Barclays Africa Returns to Absa Roots as Lender Revamps Strategy

Barclays Africa Group Ltd. is going back to its roots.

The Johannesburg-based bank plans to revert back to the Absa Group Ltd. name, as it was known before Barclays Plc took control of the company in 2005.

With the British bank’s stake now reduced to 14.9 percent, Barclays Africa is also embarking on a plan to double in size and capture at least 12 percent of banking revenues across the continent.

“We will stretch ourselves to develop the platform for double-digit growth and build momentum to accelerate delivery,” Chief Executive Officer Maria Ramos said on a conference call on Thursday. “

This is a critical period in which we will need to complete our separation from Plc, build and scale new capabilities, and rebuild our organizational and cultural foundations to capture growth.”

The lender, which has operations in 12 African countries, is forging its own path after Barclays Chief Executive Officer Jes Staley opted to reduce the British bank’s presence on the continent in favor of a trimmed-down investment bank focused on London and New York.

With the split on track, Ramos, 59, said she will consider appropriate acquisitions to support the company’s growth plan, explore strategic partnerships and new markets, and use technology so the lender’s operations become fully digitized.

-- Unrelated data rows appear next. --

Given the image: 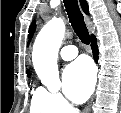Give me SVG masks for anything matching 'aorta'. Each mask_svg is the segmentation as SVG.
<instances>
[{
    "mask_svg": "<svg viewBox=\"0 0 121 113\" xmlns=\"http://www.w3.org/2000/svg\"><path fill=\"white\" fill-rule=\"evenodd\" d=\"M64 33V21L54 17L41 29L33 46L32 61L35 72L50 91L60 88L57 57Z\"/></svg>",
    "mask_w": 121,
    "mask_h": 113,
    "instance_id": "aorta-1",
    "label": "aorta"
}]
</instances>
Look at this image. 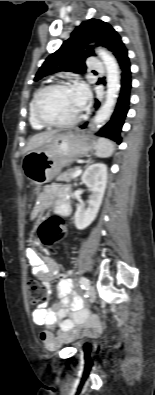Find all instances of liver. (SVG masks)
<instances>
[{
  "label": "liver",
  "mask_w": 155,
  "mask_h": 395,
  "mask_svg": "<svg viewBox=\"0 0 155 395\" xmlns=\"http://www.w3.org/2000/svg\"><path fill=\"white\" fill-rule=\"evenodd\" d=\"M56 131H46L32 136L25 148V153L39 149L50 142L51 138L56 135Z\"/></svg>",
  "instance_id": "6515ba94"
}]
</instances>
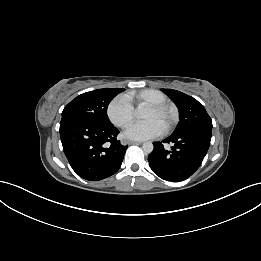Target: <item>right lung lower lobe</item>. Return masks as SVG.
Here are the masks:
<instances>
[{
	"label": "right lung lower lobe",
	"instance_id": "1",
	"mask_svg": "<svg viewBox=\"0 0 261 261\" xmlns=\"http://www.w3.org/2000/svg\"><path fill=\"white\" fill-rule=\"evenodd\" d=\"M118 129L72 117H62L60 136L72 169L83 179L98 181L120 168L127 145L116 139Z\"/></svg>",
	"mask_w": 261,
	"mask_h": 261
}]
</instances>
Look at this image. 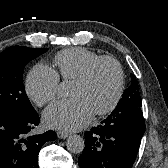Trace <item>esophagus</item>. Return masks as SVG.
<instances>
[{"label":"esophagus","instance_id":"obj_1","mask_svg":"<svg viewBox=\"0 0 168 168\" xmlns=\"http://www.w3.org/2000/svg\"><path fill=\"white\" fill-rule=\"evenodd\" d=\"M70 134L68 132H64V131H58L57 132V136L60 139H65L69 136Z\"/></svg>","mask_w":168,"mask_h":168}]
</instances>
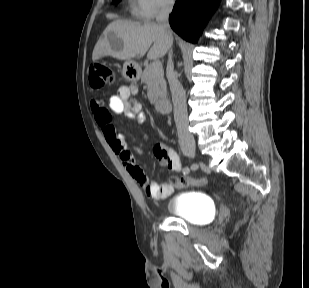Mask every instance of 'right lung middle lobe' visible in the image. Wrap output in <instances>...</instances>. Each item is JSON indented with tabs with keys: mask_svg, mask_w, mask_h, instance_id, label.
Instances as JSON below:
<instances>
[{
	"mask_svg": "<svg viewBox=\"0 0 309 288\" xmlns=\"http://www.w3.org/2000/svg\"><path fill=\"white\" fill-rule=\"evenodd\" d=\"M118 2H120V0H113L114 4H117Z\"/></svg>",
	"mask_w": 309,
	"mask_h": 288,
	"instance_id": "1",
	"label": "right lung middle lobe"
}]
</instances>
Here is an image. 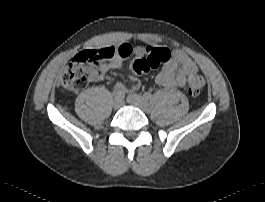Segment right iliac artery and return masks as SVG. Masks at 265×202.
I'll return each instance as SVG.
<instances>
[{
	"instance_id": "82829eb1",
	"label": "right iliac artery",
	"mask_w": 265,
	"mask_h": 202,
	"mask_svg": "<svg viewBox=\"0 0 265 202\" xmlns=\"http://www.w3.org/2000/svg\"><path fill=\"white\" fill-rule=\"evenodd\" d=\"M112 96L114 98H123L124 97V91L122 90H119V89H114L113 92H112Z\"/></svg>"
}]
</instances>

While Barclays Africa hasn’t set timelines for reaching the goals, it will seek to support the new strategy by:

  • Creating a consumer-finance business across Africa to fill a “rapidly growing need,” Ramos said. “We’re going to target this opportunity with our core middle and affluent customers and fully expect to grow our base here.”
  • Building a payments hub. “Payments is a highly profitable area and is growing at 8 percent annually. Our payments hub needs to be simple and intuitive and work on a single platform across the continent. It also needs to be affordable.”